Chausson's "Defiance Trio"

After a disappointment in the academic music world, Ernest Chausson came to live with his godmother in the Pays d'Enhaut, where he composed his Piano Trio op. 3.

Montbovon between 1885 and 1900. photo: Léon de Weck (1840-1904)/wikimedia commons

The traces of Ernest Chausson's Piano Trio (1881) lead to Switzerland: the 26-year-old composer, who had bitterly turned his back on all academic institutions in Paris after his unsuccessful application for the Prix de Rome, spent the summer at the country estate of his mentor Berthe de Rayssac in Montbovon, Canton Fribourg. There, in the picturesque Pays d'Enhaut, he began sketching and working on his most extensive and ambitious composition to date as soon as he arrived. It may also have been a defiant reaction to the defeat he had previously suffered.

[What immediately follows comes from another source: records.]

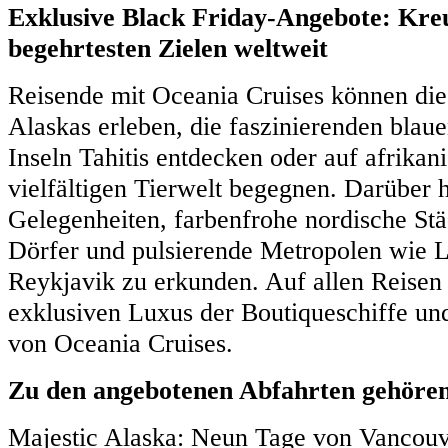
Exklusive Black Friday-Angebote: Kre
begehrtesten Zielen weltweit
Reisende mit Oceania Cruises können die
Alaskas erleben, die faszinierenden blau
Inseln Tahitis entdecken oder auf afrikani
vielfältigen Tierwelt begegnen. Darüber h
Gelegenheiten, farbenfrohe nordische Städ
Dörfer und pulsierende Metropolen wie
Reykjavik zu erkunden. Auf allen Reisen
exklusiven Luxus der Boutiqueschiffe un
von Oceania Cruises.
Zu den angebotenen Abfahrten gehöre
Majestic Alaska: Neun Tage von Vancouv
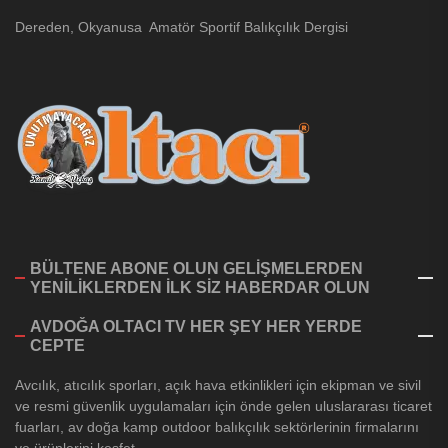
Dereden, Okyanusa Amatör Sportif Balıkçılık Dergisi
BÜLTENE ABONE OLUN GELİŞMELERDEN
YENİLİKLERDEN İLK SİZ HABERDAR OLUN
AVDOĞA OLTACI TV HER ŞEY HER YERDE
CEPTE
Avcılık, atıcılık sporları, açık hava etkinlikleri için ekipman ve sivil
ve resmi güvenlik uygulamaları için önde gelen uluslararası ticaret
fuarları, av doğa kamp outdoor balıkçılık sektörlerinin firmalarını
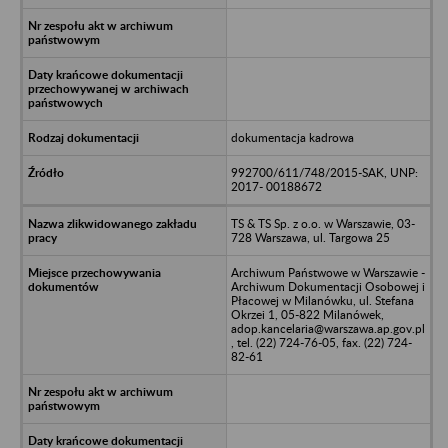
dokumentacja kadrowa
992700/611/748/2015-SAK, UNP:
2017- 00188672
TS & TS Sp. z o.o. w Warszawie, 03-
728 Warszawa, ul. Targowa 25
Archiwum Państwowe w Warszawie -
Archiwum Dokumentacji Osobowej i
Płacowej w Milanówku, ul. Stefana
Okrzei 1, 05-822 Milanówek,
adop.kancelaria@warszawa.ap.gov.pl
, tel. (22) 724-76-05, fax. (22) 724-
82-61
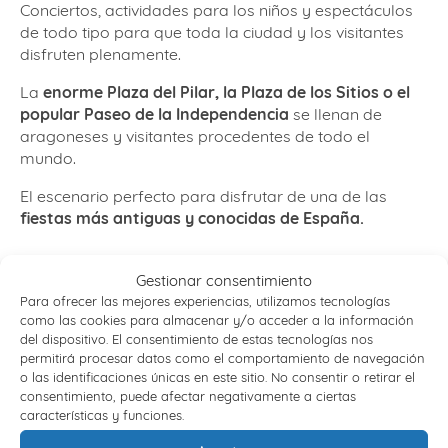
Conciertos, actividades para los niños y espectáculos
de todo tipo para que toda la ciudad y los visitantes
disfruten plenamente.
La
enorme Plaza del Pilar, la Plaza de los Sitios o el
popular Paseo de la Independencia
se llenan de
aragoneses y visitantes procedentes de todo el
mundo.
El escenario perfecto para disfrutar de una de las
fiestas más antiguas y conocidas de España.
Gestionar consentimiento
Ya sabes que
EnGrupo Viajes
somos especialistas en
Para ofrecer las mejores experiencias, utilizamos tecnologías
organizar viajes de turismo religioso,
turismo escolar
y
como las cookies para almacenar y/o acceder a la información
viajes vacacionales.
del dispositivo. El consentimiento de estas tecnologías nos
permitirá procesar datos como el comportamiento de navegación
Consulta nuestros distintos paquetes disponibles para
o las identificaciones únicas en este sitio. No consentir o retirar el
consentimiento, puede afectar negativamente a ciertas
elegir el viaje con tu comunidad, colegio o asociación y
características y funciones.
consúltanos si tienes dudas.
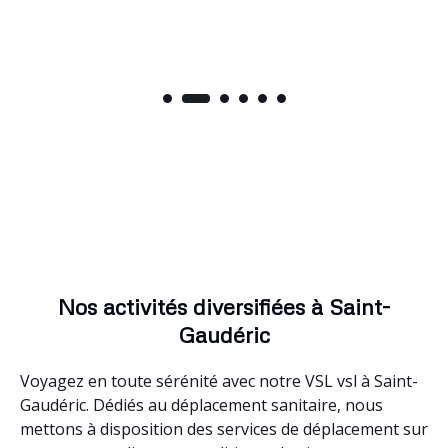
Nos activités diversifiées à Saint-
Gaudéric
Voyagez en toute sérénité avec notre VSL vsl à Saint-
Gaudéric. Dédiés au déplacement sanitaire, nous
mettons à disposition des services de déplacement sur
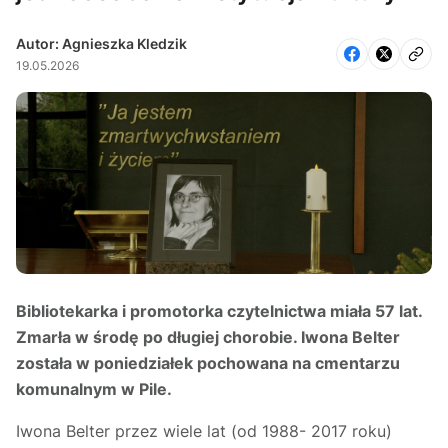
Autor: Agnieszka Kledzik
19.05.2026
Bibliotekarka i promotorka czytelnictwa miała 57 lat.
Zmarła w środę po długiej chorobie. Iwona Belter
została w poniedziałek pochowana na cmentarzu
komunalnym w Pile.
Iwona Belter przez wiele lat (od 1988- 2017 roku)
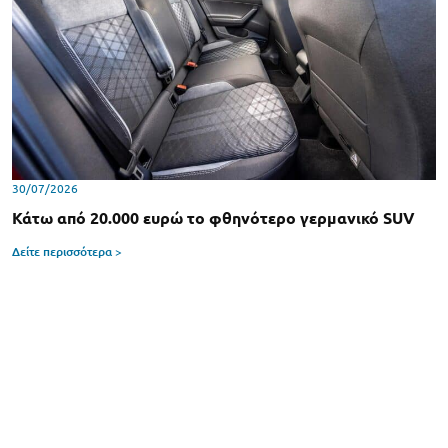
30/07/2026
Κάτω από 20.000 ευρώ το φθηνότερο γερμανικό SUV
Δείτε περισσότερα >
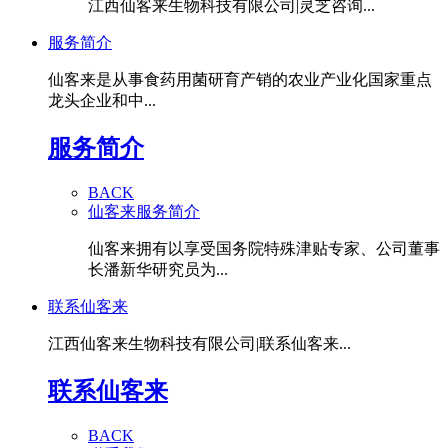
江西仙客来生物科技有限公司|灵芝咨询...
服务简介
仙客来是从事食药用菌研育产销的农业产业化国家重点
龙头企业和中...
服务简介
BACK
仙客来服务简介
仙客来拥有以享受国务院特殊津贴专家、公司董事
长潘新华研究员为...
联系仙客来
江西仙客来生物科技有限公司|联系仙客来...
联系仙客来
BACK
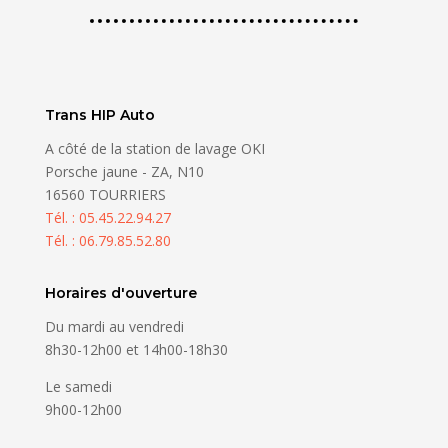
Trans HIP Auto
A côté de la station de lavage OKI
Porsche jaune - ZA, N10
16560 TOURRIERS
Tél. : 05.45.22.94.27
Tél. : 06.79.85.52.80
Horaires d'ouverture
Du mardi au vendredi
8h30-12h00 et 14h00-18h30
Le samedi
9h00-12h00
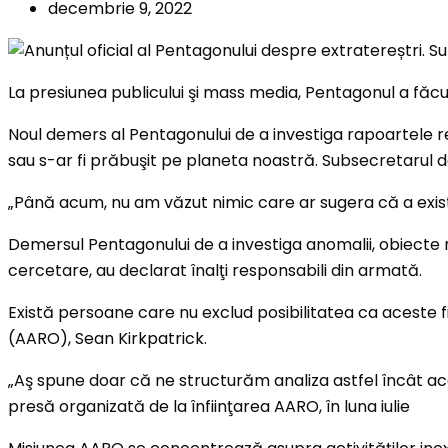
decembrie 9, 2022
La presiunea publicului şi mass media, Pentagonul a făcut 
Noul demers al Pentagonului de a investiga rapoartele re
sau s-ar fi prăbuşit pe planeta noastră. Subsecretarul de
„Până acum, nu am văzut nimic care ar sugera că a exista
Demersul Pentagonului de a investiga anomalii, obiecte ne
cercetare, au declarat înalţi responsabili din armată.
Există persoane care nu exclud posibilitatea ca aceste fii
(AARO), Sean Kirkpatrick.
„Aş spune doar că ne structurăm analiza astfel încât ace
presă organizată de la înfiinţarea AARO, în luna iulie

In this Opus 3, Chausson found himself as a composer, and it is fortunate that he no longer submitted to academic rules and was not discouraged by the initial lack of recognition. However, he subsequently showed his trio to César Franck and Emanuel Chabrier, played it to the painter Odilon Redon and took their advice to heart. The work was premiered in April 1882 at a concert of the Société nationale de musique, but was not published for the first time until 1919, twenty years after the composer's early and tragic death, by the Parisian publisher Rouart-Lerolle.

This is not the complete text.